И тем не менее в первые же месяцы московской жизни он проторил дорожку в юмористические журналы («Будильник», «Мирской толк», «Зритель»), с удивлением обнаружив, что их подростковое зубоскальство, пересмешничание, шутки, отшлифованные домашним рукописным журналом «Заика», легко конвертируются в пятаки и гривенники. Именно Александр подтолкнул Антона присылать в журналы сценки, зарисовки, подписи к рисункам, тексты для раздела «Почта»: «Анекдоты твои пойдут. Сегодня отправлю в „Будильник“ по почте две твоих остроты. <…> Присылай более коротеньких и острых. Длинные бесцветны», – тормошил он младшего брата (ноябрь 1877). Литературная работа была для обоих не чем иным, как заработком, подобным переписыванию бумаг, черчению и репетиторству.
Однако сам Александр, кажется, быстро почувствовал, что литература не его стезя. В октябре 1878 года, вполне профессионально, уважительно и серьезно разбирая пьесу восемнадцатилетнего Антона «Безотцовщина», двадцатитрехлетний наставник указывает: «В „Безотцовщине“ две сцены обработаны гениально, если хочешь, но в целом она непростительная, хотя и невинная ложь. Невинная, потому что истекает из незамутненной глубины внутреннего миросозерцания. Что твоя драма ложь – ты это и сам чувствовал, хотя и слабо и безотчетно, а между прочим ты на нее затратил столько сил, энергии любви и муки, что другой больше не напишешь. Обработка и драматический талант достойны (у тебя собственно) более крупной деятельности, и более широких рамок». Говоря о другой пьесе «Нашла коса на камень» (не сохранившейся), отмечает, что она «написана превосходным языком и очень характерным для каждого там выведенного лица, но сюжет у тебя очень мелок» (П, 51).
Давая советы начинающему:«…познакомься поближе с литературой, иззубри Лермонтова М.Ю. и признается: – Впрочем, этот совет не особенно весок, я рекомендую тебе только свою школу, в которой я учился и учусь. А из меня в отношении творчества ничего дельного не вышло, потому что время вспышек прошло, а за серьезный труд творчества приняться боязно, – зело несведущ sum» (П, 51).
Признание сделано вперемешку с разбором «Безотцовщины», рецептом полосканья от зубной боли и пафосным цитированием гетевского «Фауста: «…И все, что близко и далеко, не может утолить души его глубокой». И самое важное здесь: мефистофельские посылы, демонические страдания, неудовлетворенность души, «непонятость» – все то, что, по его ощущению, не удовлетворяется творчеством.
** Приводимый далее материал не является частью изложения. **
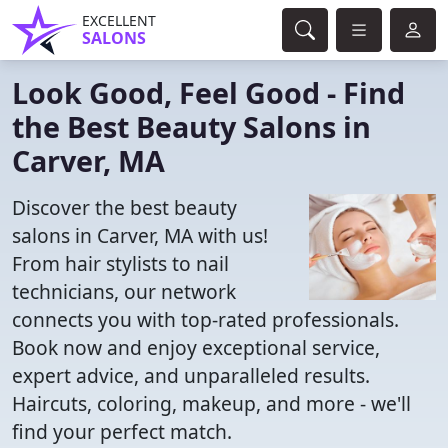
EXCELLENT
SALONS
Look Good, Feel Good - Find
the Best Beauty Salons in
Carver, MA
Discover the best beauty
salons in Carver, MA with us!
From hair stylists to nail
technicians, our network
connects you with top-rated professionals.
Book now and enjoy exceptional service,
expert advice, and unparalleled results.
Haircuts, coloring, makeup, and more - we'll
find your perfect match.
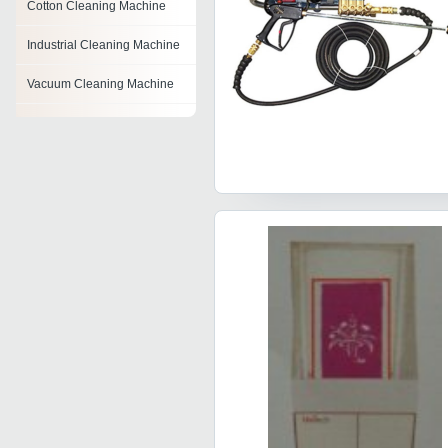
Cotton Cleaning Machine
Industrial Cleaning Machine
Vacuum Cleaning Machine
Pcb Cleaning Machine
Floor Renewing Machine
Fatka Machine
Hydro Jetting Machine
Air Jet Cleaning Machine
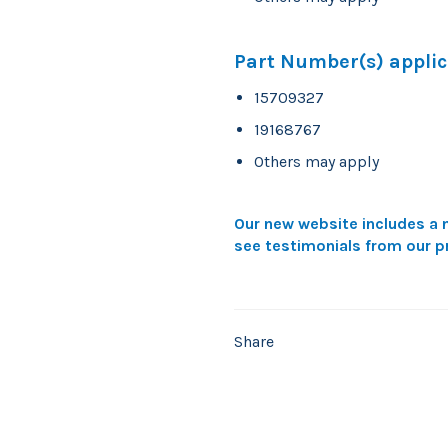
Part Number(s) applic
15709327
19168767
Others may apply
Our new website includes a n
see testimonials from our p
Share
Александру двадцать три года и с «писательством покончено». Если бы действительно было покончено… Сознавая, что писательство не его стезя, Александр всю жизнь будет заниматься литературным трудом, хотя подлинной литературой написанное им не станет.
Старшему из братьев Чеховых требовалось занятие, которое захватывало бы целиком, направляло бы его фонтанирующую энергию в единое русло. Найти такое занятие было нелегко. «Александр подал документы на математическое отделение физико-математического факультета Московского университета, – пишет А. П. Кузичева. – Увлечение математикой скрасит первые трудные месяцы московской жизни. <…> Студент первого курса уверял себя и родных, что нет науки выше, лучше, занимательнее и совершеннее математики» (А. П. Кузичева, 105, 107). Но математика не ответила взаимностью. Тем не менее в 1881 году Александр, сменив математическое отделение физико-математического факультета на естественное (химия) того же факультета, окончил университет. Он не держал выпускного экзамена и был выпущен «действительным студентом» с правом на чин «губернского секретаря» – двенадцатый, ниже которого только «коллежский регистратор» (станционный смотритель Самсон Вырин).
Тогда же двадцатишестилетний Александр сошелся с Анной Ивановной Хрущевой-Сокольниковой, (урожденной Александровой, 1847–1888), состоявшей секретарем редакции журнала «Зритель», – разведенной женой Гавриилы Хрущева-Сокольникова, тульского помещика и десятистепенного литератора из круга московских журнальных знакомцев братьев Чеховых. Консистория осудила ее «за нарушение супружеской верности» на «всегдашнее безбрачие» и семь лет церковного покаяния. У нее было трое детей – двое от первого брака и незаконно прижитая дочь.
Кажется, более всего на свете Александр, хлебнувшей семейного деспотизма в родительском доме и самой неопрятной бедности в первые московские годы, мечтал о семье, где бы его уважали, о покое, которым бы его окружали, о чистом, уютном быте. Его же попытки создать такую жизнь – самые невероятные.
Возможно, напуганные раз и навсегда плаксивой забитостью матери, братья Чеховы искали в избранницах душевной силы и самостоятельности. Александр, конечно же, нуждался в «сильной руке», но, вкусивши указующего перста Павла Егоровича, не выносил никакого диктата, кроме одного, женского.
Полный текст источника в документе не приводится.